**WHAT THE TASK REQUIRES:** Within the data, how many lines hold the word "masyarakat"? Answer with nothing but the number.

(Records excerpted from a collection)
+---+
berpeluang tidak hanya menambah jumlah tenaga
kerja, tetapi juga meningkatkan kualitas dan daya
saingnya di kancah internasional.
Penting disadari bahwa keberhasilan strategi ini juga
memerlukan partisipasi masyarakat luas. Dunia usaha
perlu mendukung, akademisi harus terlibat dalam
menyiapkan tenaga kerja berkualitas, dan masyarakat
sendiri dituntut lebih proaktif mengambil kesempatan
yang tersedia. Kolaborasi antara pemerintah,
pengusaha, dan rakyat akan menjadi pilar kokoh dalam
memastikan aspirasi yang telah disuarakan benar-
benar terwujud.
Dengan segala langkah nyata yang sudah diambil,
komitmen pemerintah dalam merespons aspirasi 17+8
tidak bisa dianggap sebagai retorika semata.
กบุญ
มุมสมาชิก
+---+
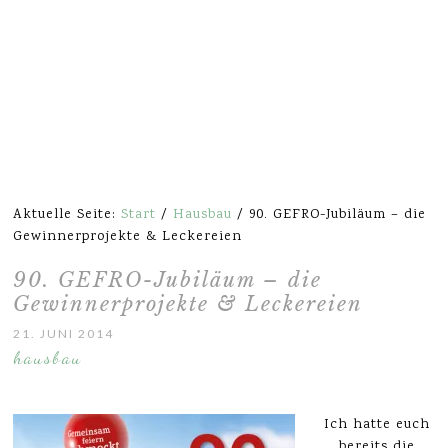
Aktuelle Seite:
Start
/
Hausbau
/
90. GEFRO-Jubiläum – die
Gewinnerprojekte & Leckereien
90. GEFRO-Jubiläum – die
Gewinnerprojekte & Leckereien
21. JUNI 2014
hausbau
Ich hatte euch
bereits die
+---+
**OUTPUT FOR THIS EXERCISE:** 2